El tiempo y las circunstancias se volvieron un aliado, o eso pensé los primeros días hasta que deseé salir a la cantina, encontrarme con amigos, hacer alguna actividad en familia, comprar el diario, ir a caminar… pero una voz en mi mente sonaba autoritaria: “quédate en casa”. Las cifras de contagios crecieron exponencialmente en México y el mundo, también los muertos. Las imágenes tremendas de hospitales y el encierro estricto provocaba (provoca) escalofríos; China, Italia, Estados Unidos, Francia… ahora parecían ciudades vecinas. Llegó el momento en el que nos sentimos vulnerables. Comenzó el miedo y la incertidumbre.

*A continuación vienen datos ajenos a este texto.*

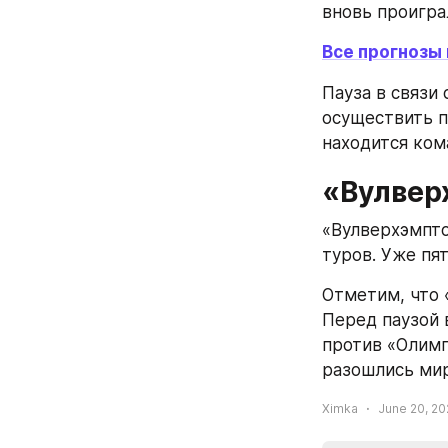
вновь проигра
Все прогнозы
Пауза в связи
осуществить пе
находится ком
«Вулвер
«Вулверхэмптон
туров. Уже пя
Отметим, что 
Перед паузой 
против «Олимп
разошлись миро
Ximka
June 20, 20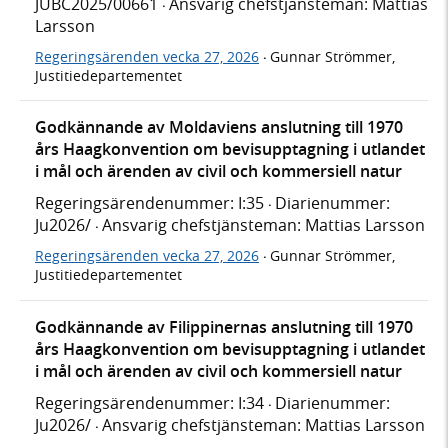
JUBC2025/00661
Ansvarig chefstjänsteman: Mattias
·
Larsson
Regeringsärenden vecka 27, 2026
Gunnar Strömmer,
·
Justitiedepartementet
Godkännande av Moldaviens anslutning till 1970
års Haagkonvention om bevisupptagning i utlandet
i mål och ärenden av civil och kommersiell natur
Regeringsärendenummer: I:35
Diarienummer:
·
Ju2026/
Ansvarig chefstjänsteman: Mattias Larsson
·
Regeringsärenden vecka 27, 2026
Gunnar Strömmer,
·
Justitiedepartementet
Godkännande av Filippinernas anslutning till 1970
års Haagkonvention om bevisupptagning i utlandet
i mål och ärenden av civil och kommersiell natur
Regeringsärendenummer: I:34
Diarienummer:
·
Ju2026/
Ansvarig chefstjänsteman: Mattias Larsson
·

No salir de casa pasó de ser una sugerencia a una orden. De la fase 1 saltamos la 2 en un santiamén con la advertencia de que pronto llegaría la fase 3. Al saberme consciente no debía ir más allá de las paredes de mi hogar, la libertad se convirtió en cautiverio. Imposible seguir viviendo sólo de trabajar, leer, escribir, hacer tareas, comer y dormir. Pensé cuán terrible ha de ser encontrarse preso y estar sujeto irremediablemente a esa clase de rutinas. La libertad nos provee de la elección de realizar cualquier cosa aunque elijamos siempre hacer las mismas, eso es ser libre.
Ahora anhelo que esta maldita pandemia termine para poder salir de casa. Pero también para que la crisis de salud y económica que comienza deje de lacerar a tantos. Trato de encontrar optimismo en las letras, en los juegos virtuales de ajedrez, en las páginas de Crónicas Marcianas que leo a mi hija antes de dormir. En los absurdos movimientos de baile que realizo para que mi cuerpo no termine momificado de tanto sedentarismo. Por las noches ahora intento mantenerme despierto pensando de qué formas esto es positivo. A veces encuentro respuestas optimistas, otras no.
La vida no me dará gusto, lo sé, porque pocas veces lo hace. En tanto, sigo empeñándome en apreciar el canto mañanero de los pájaros que desconocen de pandemias, bebiéndome mis dos cafés como si fueran los últimos, levantando enciclopedias viejas para fortalecer los músculos, caminando de un lado al otro del departamento imaginando paseo por Central Park, tomando cervezas en el sofá mientras escucho a Charlie Parker en París, jugando Uno con mi hija o teniendo sesiones de dibujo al carbón, catalogando los libros de mi biblioteca o escribiéndoles notas en la última hoja con el sueño de que algún día para alguien esas palabras sean un descubrimiento valioso.
Aprendí a vivir y a soportar el miedo, ahora creo que el miedo tendrá que aprender a vivir conmigo y soportarme. Por lo menos hasta que el mundo vuelva a girar al ritmo de siempre.